Care provides those in its program (many of which once resided at Guantanamo) with a car, housing, money, and job placements when necessary, as well as after-care program. Of course, after they graduate, these beneficiaries of so much Saudi government care spend the rest of their lives under constant surveillance by that same government. The hope being that, after Care, such surveillance is simply a precautionary measure.

Until recently, prisoners released from Care had only a 5 percent recidivism rate. When the United States released a list of Guantanamo detainees, at least prisoners were graduates of Care.  However, a number of ISIS leaders have been identified as graduates of Care, demonstrating that, despite claims by Saudi officials of a low recidivism rate, graduates of the program do indeed relapse and go on to positions of power in terrorist organizations. 

Europe has also experimented with deradicalization programs to tackle Islamic terrorism.  The United Kingdom developed the Channel Project in 2007, in which state police officers and the Muslim community work together to identify to the state police which people in their community they feel are “an issue,” or “those to watch out for,” or “vulnerable to extremist teachings.” Once such individuals are identified, they must attend mandatory rehabilitation sessions taught by Muslim community leaders.

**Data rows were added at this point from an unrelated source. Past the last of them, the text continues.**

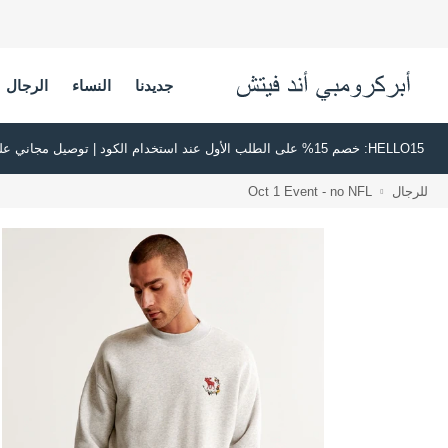
جديدنا
النساء
الرجال
HELLO15: خصم 15% على الطلب الأول عند استخدام الكود | توصيل مجاني على جميع الطلبات بقيمة 500 ريال سعودي أو أكثر | اشترِ الآن وادفع لاحقًا عبر تابي وتمارا
للرجال
Oct 1 Event - no NFL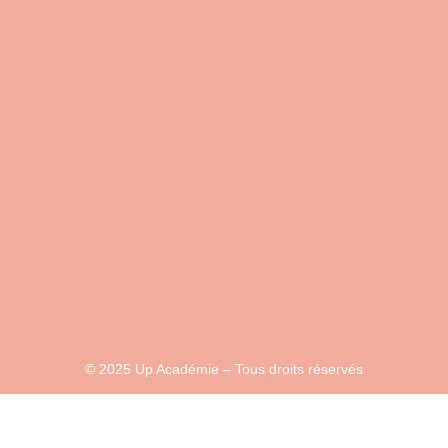
© 2025 Up Académie – Tous droits réservés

In Denmark, instead of arresting jihadists, the Danish government’s plan is to reintegrate them back into society, offering them jobs, homes, and turning them (hopefully) into Danish citizens with an allegiance to Denmark, calling this “The Aarfus Model.” Out of 17 Danish jihadists who have returned to Denmark over the past two years, ten have remained in the program.

If rehabilitation programs are, in fact, a viable solution to even help in the problem of terror, as a country that has committed itself to a doctrine of human rights first and foremost, the U.S. would be obligated to explore this option with all of its resources. Yet we must not forgot that most of those who would be found in need of such a program would first need to be found guilty of attempting to kill innocents. Worse, if these programs are proven ineffective then it must be decided, sooner rather than later, how much money will be invested in trying to rehabilitate people that, under normal circumstances, would simply be put in prison. 

Justice and mercy are two different sides of the same coin. Proponents of deradicalization certainly have mercy both in mind and at heart, but justice demands the most efficient solution to the problem of violence and perhaps requires an equitable degree of punishment.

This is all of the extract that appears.